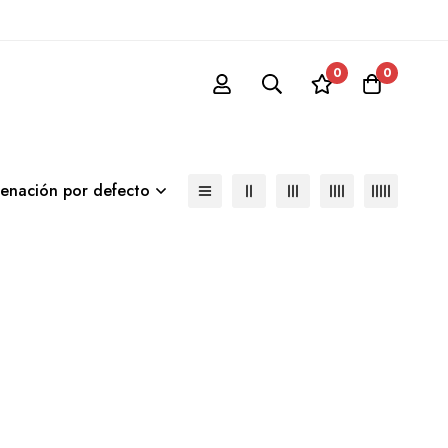
0
0
enación por defecto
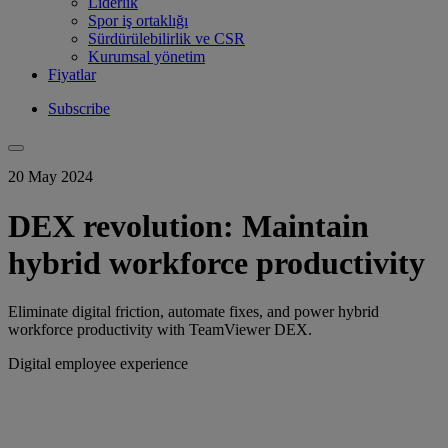
Liderlik
Spor iş ortaklığı
Sürdürülebilirlik ve CSR
Kurumsal yönetim
Fiyatlar
Subscribe
20 May 2024
DEX revolution: Maintain
hybrid workforce productivity
Eliminate digital friction, automate fixes, and power hybrid
workforce productivity with TeamViewer DEX.
Digital employee experience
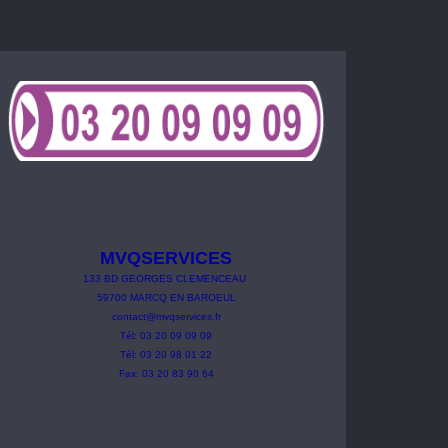
MVQSERVICES
133
BD
GEORGES
CLEMENCEAU
59700 MARCQ EN BAROEUL
contact@mvqservices.fr
Tél: 03 20 09 09 09
Tél: 03 20 98 01 22
Fax: 03 20 83 90 64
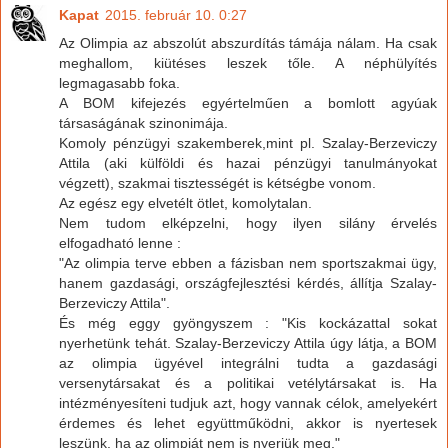
Kapat
2015. február 10. 0:27
Az Olimpia az abszolút abszurdítás támája nálam. Ha csak
meghallom, kiütéses leszek tőle. A néphülyítés
legmagasabb foka.
A BOM kifejezés egyértelműen a bomlott agyúak
társaságának szinonimája.
Komoly pénzügyi szakemberek,mint pl. Szalay-Berzeviczy
Attila (aki külföldi és hazai pénzügyi tanulmányokat
végzett), szakmai tisztességét is kétségbe vonom.
Az egész egy elvetélt ötlet, komolytalan.
Nem tudom elképzelni, hogy ilyen silány érvelés
elfogadható lenne :
"Az olimpia terve ebben a fázisban nem sportszakmai ügy,
hanem gazdasági, országfejlesztési kérdés, állítja Szalay-
Berzeviczy Attila".
És még eggy gyöngyszem : "Kis kockázattal sokat
nyerhetünk tehát. Szalay-Berzeviczy Attila úgy látja, a BOM
az olimpia ügyével integrálni tudta a gazdasági
versenytársakat és a politikai vetélytársakat is. Ha
intézményesíteni tudjuk azt, hogy vannak célok, amelyekért
érdemes és lehet együttműködni, akkor is nyertesek
leszünk, ha az olimpiát nem is nyerjük meg."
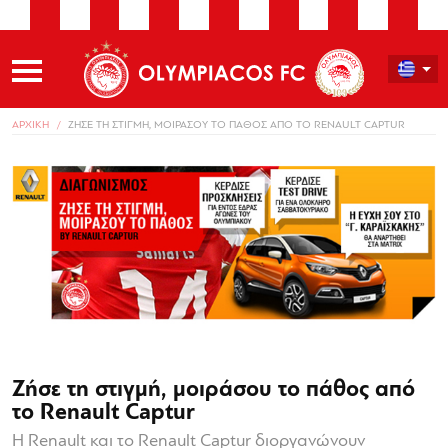
ΑΡΧΙΚΗ
ΖΗΣΕ ΤΗ ΣΤΙΓΜΗ, ΜΟΙΡΑΣΟΥ ΤΟ ΠΑΘΟΣ ΑΠΟ ΤΟ RENAULT CAPTUR
Ζήσε τη στιγμή, μοιράσου το πάθος από
το Renault Captur
Η Renault και το Renault Captur διοργανώνουν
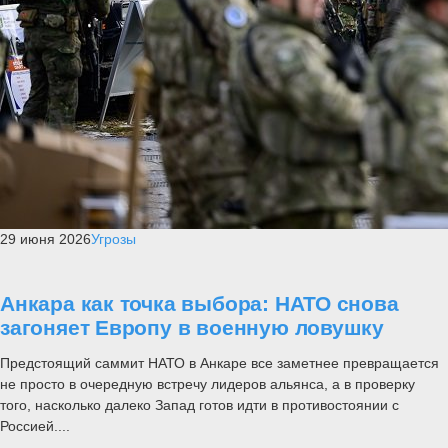
29 июня 2026
Угрозы
Анкара как точка выбора: НАТО снова
загоняет Европу в военную ловушку
Предстоящий саммит НАТО в Анкаре все заметнее превращается
не просто в очередную встречу лидеров альянса, а в проверку
того, насколько далеко Запад готов идти в противостоянии с
Россией....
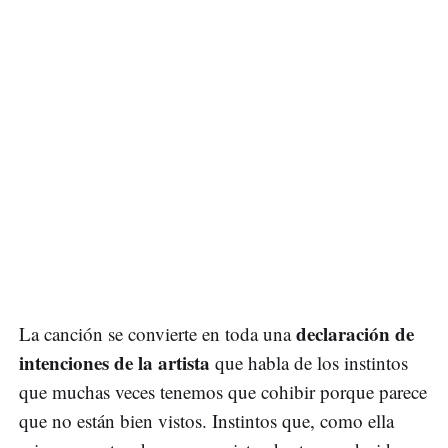
declaración de
La canción se convierte en toda una
intenciones de la artista
que habla de los instintos
que muchas veces tenemos que cohibir porque parece
que no están bien vistos. Instintos que, como ella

____________

▶ **What the task asks**
Reproduce the full listing above verbatim, with no pictures included.

▶ **The completed task**
0
0
enación por defecto
Liderlik
Spor iş ortaklığı
Sürdürülebilirlik ve CSR
Kurumsal yönetim
Fiyatlar
Subscribe
20 May 2024
DEX revolution: Maintain
hybrid workforce productivity
Eliminate digital friction, automate fixes, and power hybrid
workforce productivity with TeamViewer DEX.
Digital employee experience
MVQSERVICES
133
BD
GEORGES
CLEMENCEAU
59700 MARCQ EN BAROEUL
contact@mvqservices.fr
Tél: 03 20 09 09 09
Tél: 03 20 98 01 22
Fax: 03 20 83 90 64
Kapat
2015. február 10. 0:27
Az Olimpia az abszolút abszurdítás támája nálam. Ha csak
meghallom, kiütéses leszek tőle. A néphülyítés
legmagasabb foka.
A BOM kifejezés egyértelműen a bomlott agyúak
társaságának szinonimája.
Komoly pénzügyi szakemberek,mint pl. Szalay-Berzeviczy
Attila (aki külföldi és hazai pénzügyi tanulmányokat
végzett), szakmai tisztességét is kétségbe vonom.
Az egész egy elvetélt ötlet, komolytalan.
Nem tudom elképzelni, hogy ilyen silány érvelés
elfogadható lenne :
"Az olimpia terve ebben a fázisban nem sportszakmai ügy,
hanem gazdasági, országfejlesztési kérdés, állítja Szalay-
Berzeviczy Attila".
És még eggy gyöngyszem : "Kis kockázattal sokat
nyerhetünk tehát. Szalay-Berzeviczy Attila úgy látja, a BOM
az olimpia ügyével integrálni tudta a gazdasági
versenytársakat és a politikai vetélytársakat is. Ha
intézményesíteni tudjuk azt, hogy vannak célok, amelyekért
érdemes és lehet együttműködni, akkor is nyertesek
leszünk, ha az olimpiát nem is nyerjük meg."
ΑΡΧΙΚΗ
ΖΗΣΕ ΤΗ ΣΤΙΓΜΗ, ΜΟΙΡΑΣΟΥ ΤΟ ΠΑΘΟΣ ΑΠΟ ΤΟ RENAULT CAPTUR
Ζήσε τη στιγμή, μοιράσου το πάθος από
το Renault Captur
Η Renault και το Renault Captur διοργανώνουν
29 июня 2026
Угрозы
Анкара как точка выбора: НАТО снова
загоняет Европу в военную ловушку
Предстоящий саммит НАТО в Анкаре все заметнее превращается
не просто в очередную встречу лидеров альянса, а в проверку
того, насколько далеко Запад готов идти в противостоянии с
Россией....
declaración de
La canción se convierte en toda una
intenciones de la artista
que habla de los instintos
que muchas veces tenemos que cohibir porque parece
que no están bien vistos. Instintos que, como ella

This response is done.